TASK GOAL – What is the number of lines in the data that contain "each"? Respond with nothing else.

RECORDS TO USE –
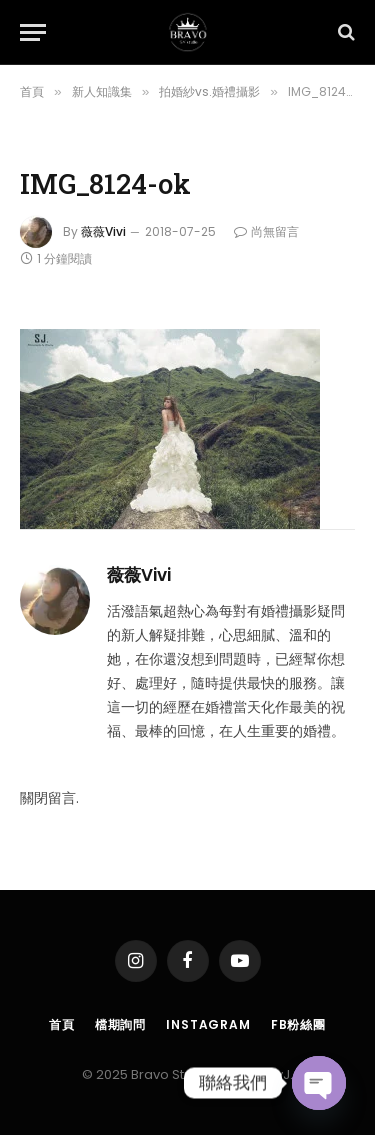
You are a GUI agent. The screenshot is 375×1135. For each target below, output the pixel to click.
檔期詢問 (120, 1024)
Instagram (208, 1024)
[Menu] (33, 32)
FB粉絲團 (298, 1024)
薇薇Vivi (103, 231)
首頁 (62, 1024)
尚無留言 (266, 231)
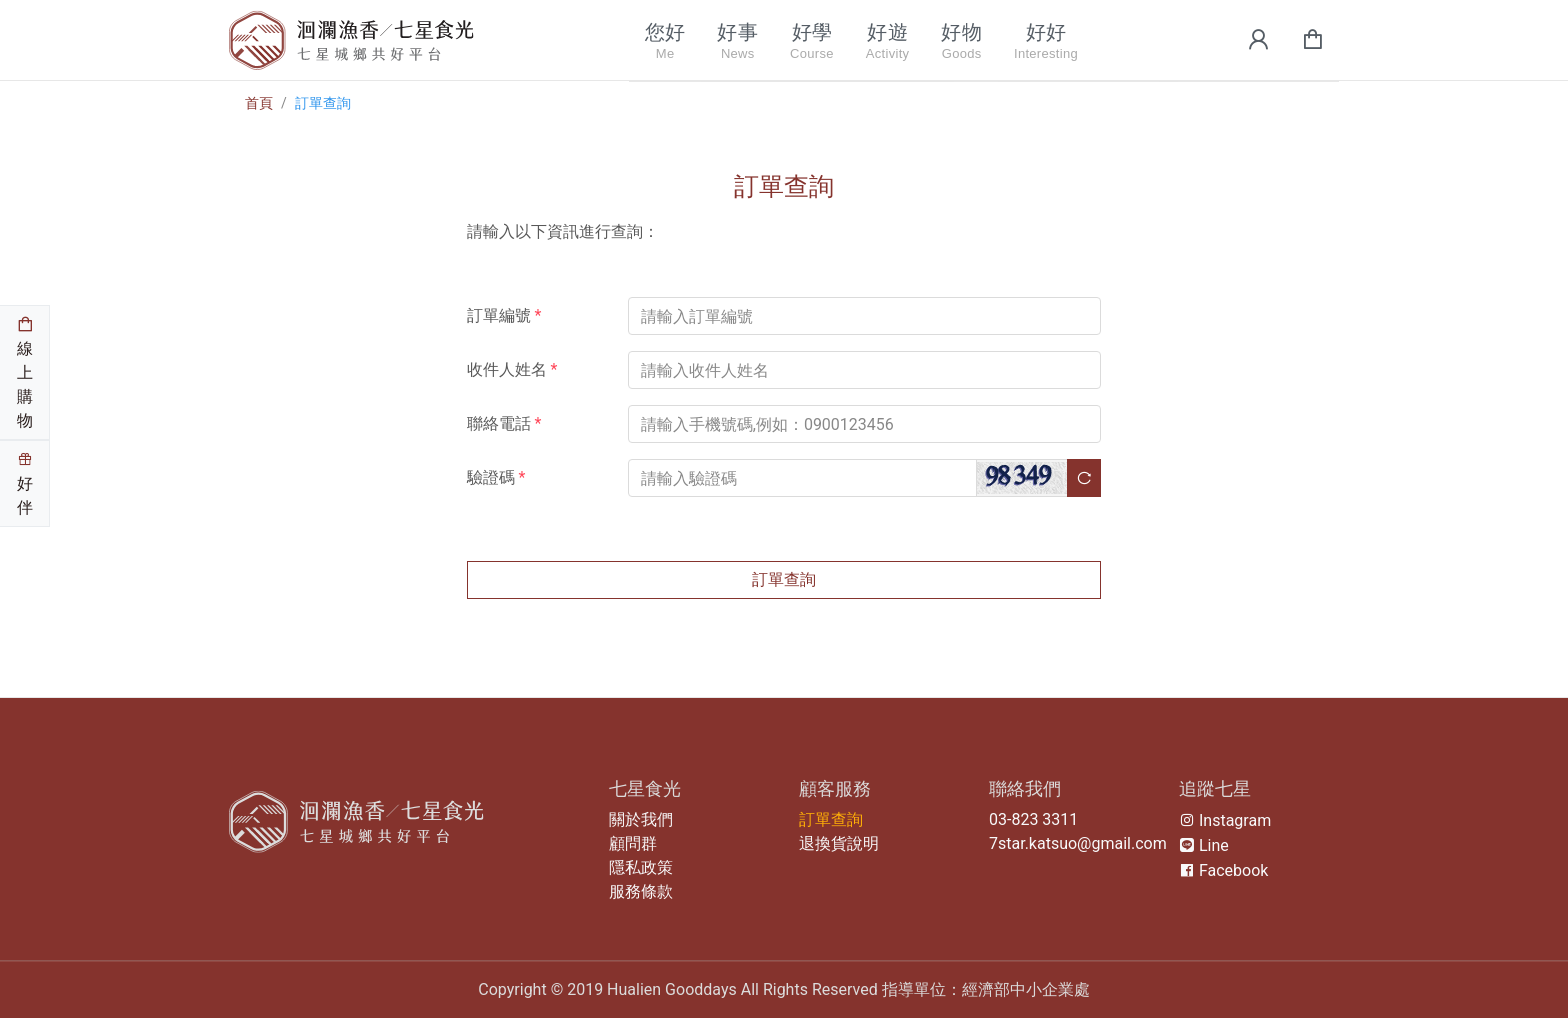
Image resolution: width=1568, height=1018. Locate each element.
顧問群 (633, 843)
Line (1204, 845)
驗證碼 (496, 477)
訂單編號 (504, 315)
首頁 (259, 103)
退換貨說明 (839, 843)
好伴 (25, 484)
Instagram (1225, 820)
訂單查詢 (323, 103)
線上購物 (25, 373)
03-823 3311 (1033, 819)
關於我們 (641, 819)
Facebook (1223, 870)
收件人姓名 (512, 369)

SOLUTION TO THE EXERCISE – 2